A person with a salvage tag claims an elk killed after it was struck by a vehicle. PHOTO BY HOLLY PIPPEL

Though scavenging may be a silver lining, no one wants to see traffic accidents or wildlife fatalities continue along the Gallatin Canyon corridor. Photographer Holly Pippel has spent seven years watching the Gallatin Gateway elk from her viewfinder. In mid-October, Pippel observed elk collisions rapidly increasing and appealed to the Montana Department of Transportation for better signage.

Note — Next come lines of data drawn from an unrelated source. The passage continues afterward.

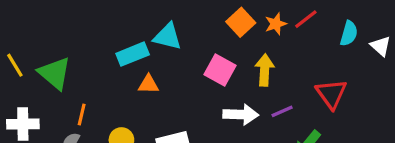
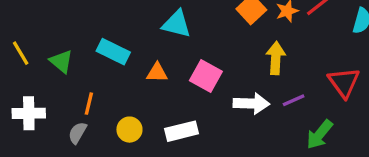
cyan rectangle: (133, 54) -> (113, 52), moved, turned 48
pink square: (220, 70) -> (206, 76), moved
green triangle: (55, 73) -> (61, 61), size x0.7

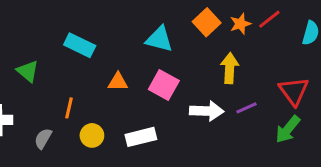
cyan triangle: (177, 24) -> (159, 39), moved
cyan rectangle: (113, 52) -> (80, 45), moved
orange line: (89, 104) -> (69, 108), moved
green arrow: (320, 134) -> (288, 129), moved

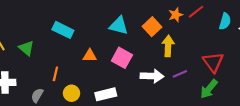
orange square: (207, 22) -> (152, 27), moved

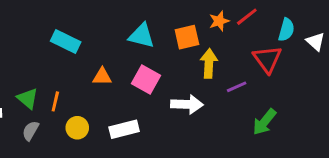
orange square: (152, 27) -> (187, 37), turned 30
green triangle: (26, 48) -> (28, 99), moved
red triangle: (213, 62) -> (267, 59), moved
purple line: (180, 74) -> (237, 87), moved

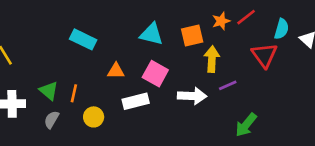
purple line: (237, 87) -> (228, 85), moved
green arrow: (264, 122) -> (246, 125), moved
white rectangle: (124, 129) -> (136, 101), moved

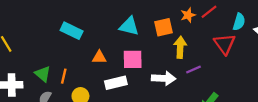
pink square: (155, 74) -> (133, 59), turned -30

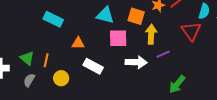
orange square: (164, 27) -> (136, 16), turned 30
pink square: (133, 59) -> (118, 38), moved
white rectangle: (116, 83) -> (93, 66), turned 42

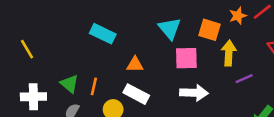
cyan triangle: (105, 15) -> (170, 29), turned 36
white arrow: (136, 62) -> (194, 93), moved
white rectangle: (93, 66) -> (136, 94), moved

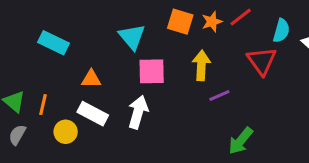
orange square: (209, 30) -> (180, 22), moved
white arrow: (194, 93) -> (138, 112), moved, turned -76

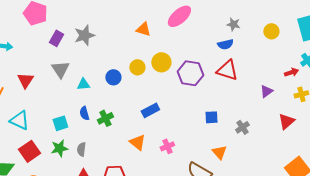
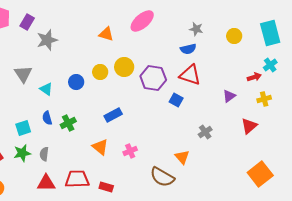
purple rectangle: (56, 38) -> (27, 22), moved
cyan triangle: (83, 84) -> (46, 89), turned 40
blue square: (211, 117) -> (176, 100), moved, turned 32

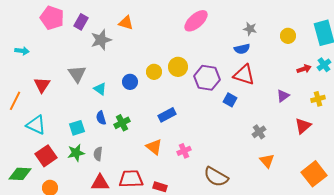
orange triangle: (106, 34) -> (126, 23), moved
red arrow: (254, 77) -> (304, 69), moved
orange triangle: (182, 157) -> (267, 161), moved

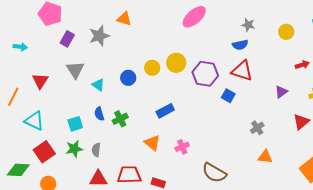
purple rectangle: (81, 22) -> (67, 39), moved
orange triangle: (267, 161) -> (265, 157), turned -42

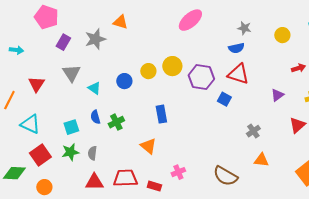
blue rectangle: (165, 111) -> (161, 114), turned -72
pink cross: (182, 147) -> (178, 172), moved
brown semicircle: (214, 173) -> (225, 176), moved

Bozeman resident Avery Berg is an avid hunter and occasional scavenger of meat and hide from road killed animals. She says elk can be difficult to obtain because of the quick responses of other scavengers with the know-how to harvest an animal.

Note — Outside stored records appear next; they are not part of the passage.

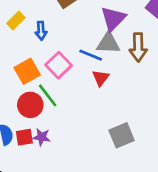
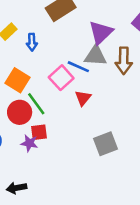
pink square: (59, 65) -> (61, 78), moved
orange square: (27, 71) -> (18, 80), turned -30
red triangle: (101, 78) -> (83, 98), moved
red square: (24, 137) -> (39, 132), moved

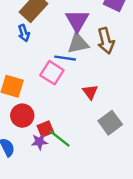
blue arrow: (32, 42) -> (24, 33), moved
red triangle: (83, 98) -> (90, 92), moved
green line: (36, 104) -> (60, 139), moved

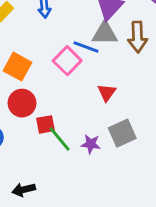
purple star: (39, 142) -> (91, 144), moved

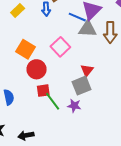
blue line: (86, 47) -> (77, 17), moved
red circle: (22, 103) -> (37, 69), moved
gray square: (122, 133) -> (81, 86), moved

Scavenging, Berg says, “is all about honoring the animal after its life. It’s a remarkable way to reflect on modern transport and how devastating it can be. You may not be hunting it or tracking its movements … but you are still able to think of all the things that were required for this animal to thrive in this area.”

Efforts from Pippel with Gallatin County Commissioner Zach Brown expedited the MDT to bring variable-messaging signage to areas with the highest rates of collisions with elk. Since then, Pippel says she’s observed relatively fewer elk deaths in the area between Wilson Creek and Williams Road. Pippel credits the signs as well as fewer elk concentrating at the immediate mouth of the canyon.

Signage might be a start, but there’s a long way to go before bigger improvements are implemented, according to experts on all sides of the elk-vehicle collision issue. Conservation easements, a wildlife crossing overpass, and reduced speed limits have been proposed as potential improvements to human-wildlife interactions in the Gallatin Valley.

In the meantime? Elk advocates like Pippel say to drive carefully and pay attention, especially when animals are present by the roadway.